The problems with parking minimums are both numerous and obvious. First and foremost, the convenience of off-street parking spaces promotes driving, even in cities with efficient and expansive transit systems. The more spaces developers must build, the less space they have for actual residential units, which raises rents; meanwhile, mandatory parking spaces can displace ground-level retailers. And last, if you're not into the whole sustainability or economics thing, off-street parking facilities just aren't very attractive.
Still it's often assumed that without parking minimum regulations in place developers would still build a great deal of parking spaces - perhaps even more than is required of them - to meet demand. But that might not be the case, according to a new report by the N.Y.U. Furman Center [PDF]. After a thorough review of minimum parking regulations and off-street spaces in New York City, the study authors concluded that "more parking spaces exist today than would have been built without the requirements":
Overall, the data suggest that parking requirements cause developers to build more parking spaces than they otherwise would based on what they believe their prospective tenants or buyers demand.
Minimum parking regulations vary across New York City. In some low-density neighborhoods, a new housing unit may require a single new parking space; in high-density ones, every 100 units may call for anywhere between 40 and 85 spots. (Many buildings are also eligible to waive the minimum.) The original, well-intentioned idea behind the minimums was to prevent developers from increasing competition for neighborhood on-street parking, which can cause traffic congestion and harm air quality.
On average, for every 100 new housing units built in the city, 43 off-street spaces are created, according to the new report. Most of these spaces are built in the four outer boroughs; Queens and Staten Island, for example, require effective minimums of 66 and 122 spots per 100 units, respectively. (In Manhattan, on the other hand, parking maximums in the core keep the number of free off-street spaces very low: 5 spaces per 100 units.)
The Furman Center report points out a number of inconsistencies with the minimum regulations that lead to the creation of more spaces than necessary. In a city with a transit system as accessible as New York's, for instance, the need for off-street parking should decrease at developments near subway or commuter rail stations.
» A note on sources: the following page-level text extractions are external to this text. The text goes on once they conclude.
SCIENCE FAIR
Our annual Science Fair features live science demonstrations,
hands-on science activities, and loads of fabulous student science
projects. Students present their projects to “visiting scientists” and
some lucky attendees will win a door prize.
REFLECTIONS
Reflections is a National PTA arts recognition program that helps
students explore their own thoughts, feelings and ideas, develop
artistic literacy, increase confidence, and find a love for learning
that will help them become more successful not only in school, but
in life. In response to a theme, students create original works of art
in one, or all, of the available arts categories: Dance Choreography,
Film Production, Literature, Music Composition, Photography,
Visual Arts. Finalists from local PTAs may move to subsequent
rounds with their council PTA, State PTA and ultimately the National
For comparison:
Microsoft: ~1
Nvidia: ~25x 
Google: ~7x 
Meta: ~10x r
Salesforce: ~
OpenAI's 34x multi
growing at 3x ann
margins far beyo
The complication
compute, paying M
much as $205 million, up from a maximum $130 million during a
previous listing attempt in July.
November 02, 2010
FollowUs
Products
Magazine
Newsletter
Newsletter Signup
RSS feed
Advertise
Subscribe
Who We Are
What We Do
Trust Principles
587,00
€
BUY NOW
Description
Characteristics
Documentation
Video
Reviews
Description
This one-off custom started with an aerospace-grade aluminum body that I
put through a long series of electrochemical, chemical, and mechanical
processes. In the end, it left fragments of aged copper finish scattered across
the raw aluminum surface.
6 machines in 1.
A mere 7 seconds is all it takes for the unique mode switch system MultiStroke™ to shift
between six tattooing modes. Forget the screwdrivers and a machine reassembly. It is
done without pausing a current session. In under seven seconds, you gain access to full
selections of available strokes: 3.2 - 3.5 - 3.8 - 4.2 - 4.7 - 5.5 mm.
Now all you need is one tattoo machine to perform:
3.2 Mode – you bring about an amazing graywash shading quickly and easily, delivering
For the most part that seems to be the case: on average, developers must build 72 spots for 100 units in buildings beyond a half mile from a transit station, and only 29 spaces for those inside that distance.
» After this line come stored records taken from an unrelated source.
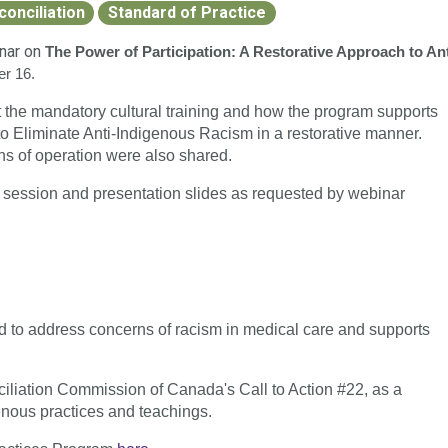
conciliation
Standard of Practice
inar on
The Power of Participation: A Restorative Approach to Ant
er 16.
he mandatory cultural training and how the program supports
to Eliminate Anti-Indigenous Racism in a restorative manner.
ths of operation were also shared.
d session and presentation slides as requested by webinar
 to address concerns of racism in medical care and supports
iliation Commission of Canada's Call to Action #22, as a
genous practices and teachings.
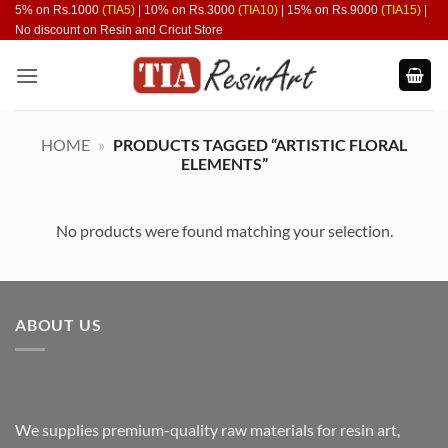
Skip
5% on Rs.1000
(TIA5)
| 10% on Rs.3000
(TIA10)
| 15% on Rs.9000
(TIA15)
|
No discount on Resin and Cricut Store
to
content
HOME
»
PRODUCTS TAGGED “ARTISTIC FLORAL
ELEMENTS”
No products were found matching your selection.
ABOUT US
We supplies premium-quality raw materials for resin art,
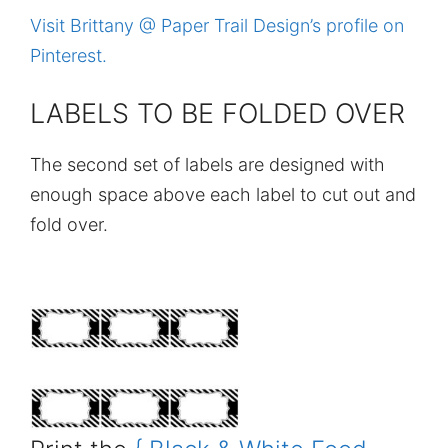
Visit Brittany @ Paper Trail Design’s profile on
Pinterest.
LABELS TO BE FOLDED OVER
The second set of labels are designed with
enough space above each label to cut out and
fold over.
But wasteful outliers do exist. Take, for instance, the 157 Myrtle Avenue building in downtown Brooklyn. Since the building has 631 units, the minimum parking regulation called for 252 parking off-street parking spaces, according to the Furman Center report, despite the fact that at least 10 subway lines are within walking distance. As a result, only half the building's spaces were leased as of last October.
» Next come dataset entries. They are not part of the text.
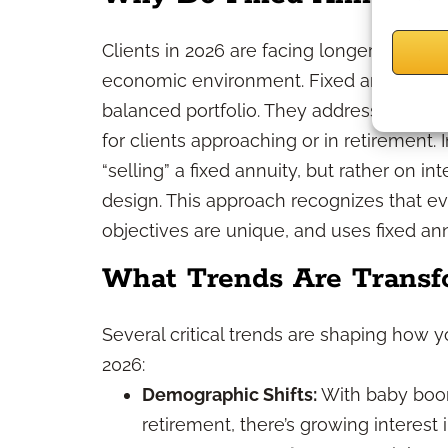
Clients in 2026 are facing longer lifespan
economic environment. Fixed annuities 
balanced portfolio. They address longevi
for clients approaching or in retirement.
“selling” a fixed annuity, but rather on in
design. This approach recognizes that eve
objectives are unique, and uses fixed a
What Trends Are Transf
Several critical trends are shaping how y
2026:
Demographic Shifts:
With baby boom
retirement, there’s growing interest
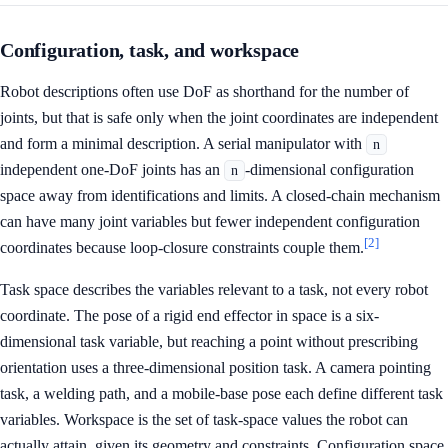
Configuration, task, and workspace
Robot descriptions often use DoF as shorthand for the number of
joints, but that is safe only when the joint coordinates are independent
and form a minimal description. A serial manipulator with
n
independent one-DoF joints has an
-dimensional configuration
n
space away from identifications and limits. A closed-chain mechanism
can have many joint variables but fewer independent configuration
[2]
coordinates because loop-closure constraints couple them.
Task space describes the variables relevant to a task, not every robot
coordinate. The pose of a rigid end effector in space is a six-
dimensional task variable, but reaching a point without prescribing
orientation uses a three-dimensional position task. A camera pointing
task, a welding path, and a mobile-base pose each define different task
variables. Workspace is the set of task-space values the robot can
actually attain, given its geometry and constraints. Configuration space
More evidence that parking minimums lead to overbuilding comes from an examination of how many spaces developers actually construct. Of about 300 housing developments built in the last decade or so, 77 percent created the exact minimum number of parking spaces, or very near it. Small buildings, in particular, averaged right at the mandate: those with 5 to 9 units build exactly the required 5 spaces, and those with 10 to 14 units, exactly the required 7 spaces. These building patterns "suggest that developers would build fewer parking spaces without the requirements":
In addition to pointing out some important problems with New York's minimum parking mandate, the report offers a few potential solutions. The most obvious, of course, would be to reduce or eliminate the parking minimum, but a more palatable change might be to adjust them more precisely by neighborhood. If a building will be well-served by transit, then it shouldn't require as many spaces - a guideline followed by cities like Portland. Last, to mitigate any impact new buildings might have on street spaces, developers could pay a fee into a community transit fund that goes toward improving public transportation.